C++ is compiled down to machine language, but machine language is not object oriented, while C++ is. Do you claim that the flexibility of C++ comes from machine language's innate object oriented-ness, not the C++ compiler? That's simply wrong.

Somehow the C++ compiler is adding object oriented programming to machine language, just as the TypeScript compiler is adding generic programming and structured typing and static typing and other features to JavaScript, even though JavaScript doesn't have those features itself. They came from the compiler, not the target language. JavaScript simply isn't capable of checking types before running a program, and you know that.

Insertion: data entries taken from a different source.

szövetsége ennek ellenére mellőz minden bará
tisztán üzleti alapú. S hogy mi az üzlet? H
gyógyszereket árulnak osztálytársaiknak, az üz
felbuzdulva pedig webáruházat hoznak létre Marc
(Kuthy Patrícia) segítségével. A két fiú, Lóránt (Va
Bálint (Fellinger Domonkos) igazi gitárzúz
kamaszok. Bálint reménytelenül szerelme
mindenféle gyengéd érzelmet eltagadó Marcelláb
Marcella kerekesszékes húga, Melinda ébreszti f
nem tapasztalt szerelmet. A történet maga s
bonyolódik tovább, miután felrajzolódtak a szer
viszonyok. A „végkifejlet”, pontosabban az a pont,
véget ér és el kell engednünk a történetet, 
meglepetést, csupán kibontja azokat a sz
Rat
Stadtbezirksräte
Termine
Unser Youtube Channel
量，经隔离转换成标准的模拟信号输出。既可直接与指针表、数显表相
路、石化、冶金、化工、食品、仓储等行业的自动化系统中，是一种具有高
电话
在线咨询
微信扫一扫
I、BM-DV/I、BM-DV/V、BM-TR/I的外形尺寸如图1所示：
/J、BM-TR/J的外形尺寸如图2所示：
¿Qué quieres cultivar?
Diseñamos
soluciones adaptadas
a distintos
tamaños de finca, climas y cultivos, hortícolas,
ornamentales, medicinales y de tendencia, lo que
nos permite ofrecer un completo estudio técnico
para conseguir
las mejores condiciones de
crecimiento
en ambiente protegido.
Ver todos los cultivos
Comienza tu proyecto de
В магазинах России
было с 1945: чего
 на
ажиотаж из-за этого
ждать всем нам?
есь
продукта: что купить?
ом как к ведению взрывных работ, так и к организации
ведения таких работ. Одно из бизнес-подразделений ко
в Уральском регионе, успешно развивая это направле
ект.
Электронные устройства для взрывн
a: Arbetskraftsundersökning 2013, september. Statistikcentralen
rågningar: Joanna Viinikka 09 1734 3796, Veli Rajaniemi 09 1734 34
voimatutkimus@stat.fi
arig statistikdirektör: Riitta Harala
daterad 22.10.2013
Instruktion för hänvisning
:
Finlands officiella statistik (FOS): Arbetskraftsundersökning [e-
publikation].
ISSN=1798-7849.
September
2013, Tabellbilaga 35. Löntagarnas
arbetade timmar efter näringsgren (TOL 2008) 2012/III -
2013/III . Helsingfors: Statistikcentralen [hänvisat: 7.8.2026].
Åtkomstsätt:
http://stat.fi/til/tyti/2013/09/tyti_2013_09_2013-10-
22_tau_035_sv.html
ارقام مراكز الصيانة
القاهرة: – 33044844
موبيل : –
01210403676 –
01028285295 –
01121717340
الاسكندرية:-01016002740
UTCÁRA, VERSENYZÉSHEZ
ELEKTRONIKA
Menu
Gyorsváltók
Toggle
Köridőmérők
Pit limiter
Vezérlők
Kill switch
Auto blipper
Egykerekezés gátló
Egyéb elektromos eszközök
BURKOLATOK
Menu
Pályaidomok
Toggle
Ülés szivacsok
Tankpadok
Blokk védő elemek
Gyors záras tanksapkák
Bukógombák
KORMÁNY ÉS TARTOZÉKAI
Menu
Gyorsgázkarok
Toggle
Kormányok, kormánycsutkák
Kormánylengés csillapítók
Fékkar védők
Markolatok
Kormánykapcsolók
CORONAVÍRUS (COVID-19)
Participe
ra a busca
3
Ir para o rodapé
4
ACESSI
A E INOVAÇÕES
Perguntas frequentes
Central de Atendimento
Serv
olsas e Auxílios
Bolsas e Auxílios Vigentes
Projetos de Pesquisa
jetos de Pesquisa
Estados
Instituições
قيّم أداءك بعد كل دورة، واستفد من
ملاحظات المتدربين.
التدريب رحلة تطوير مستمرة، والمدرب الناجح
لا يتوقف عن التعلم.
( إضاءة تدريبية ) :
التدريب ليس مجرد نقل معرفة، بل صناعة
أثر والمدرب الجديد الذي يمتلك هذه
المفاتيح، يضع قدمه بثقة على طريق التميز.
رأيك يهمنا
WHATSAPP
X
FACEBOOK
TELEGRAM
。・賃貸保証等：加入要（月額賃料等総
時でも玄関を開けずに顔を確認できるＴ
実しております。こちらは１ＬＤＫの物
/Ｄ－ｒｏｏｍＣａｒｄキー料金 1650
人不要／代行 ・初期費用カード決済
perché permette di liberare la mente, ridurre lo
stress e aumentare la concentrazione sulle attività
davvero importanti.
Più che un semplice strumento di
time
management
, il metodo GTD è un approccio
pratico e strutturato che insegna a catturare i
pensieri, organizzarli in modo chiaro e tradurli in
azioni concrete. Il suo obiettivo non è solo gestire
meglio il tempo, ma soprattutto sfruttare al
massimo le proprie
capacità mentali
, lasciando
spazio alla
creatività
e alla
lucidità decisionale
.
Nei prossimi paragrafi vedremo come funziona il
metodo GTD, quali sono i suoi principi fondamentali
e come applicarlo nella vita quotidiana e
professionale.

You're really not getting the point, or just purposefully trying to avoid it. Read what Andrew Hejlsberg himself said about multi-paradigm languages, which I've quoted to you twice but you haven't acknowledged. Do you really so blatantly disagree with the guy who wrote TypeScript, about his own language?

If you so strongly disagree with Andrew Hejlsberg and the TypeScript manual, then why don't you go edit the Wikipedia articles about TypeScript and JavaScript, and remove the parts about TypeScript being a "strict syntactical superset of JavaScript" that "adds optional static typing to the language", and also remove the part about Javascript being a "multi-paradigm language", and see how long those edits lasts?

https://en.wikipedia.org/wiki/JavaScript

>JavaScript (/ˈdʒɑːvəˌskrɪpt/),[6] often abbreviated as JS, is a programming language that conforms to the ECMAScript specification.[7] JavaScript is high-level, often just-in-time compiled, and multi-paradigm. It has curly-bracket syntax, dynamic typing, prototype-based object-orientation, and first-class functions.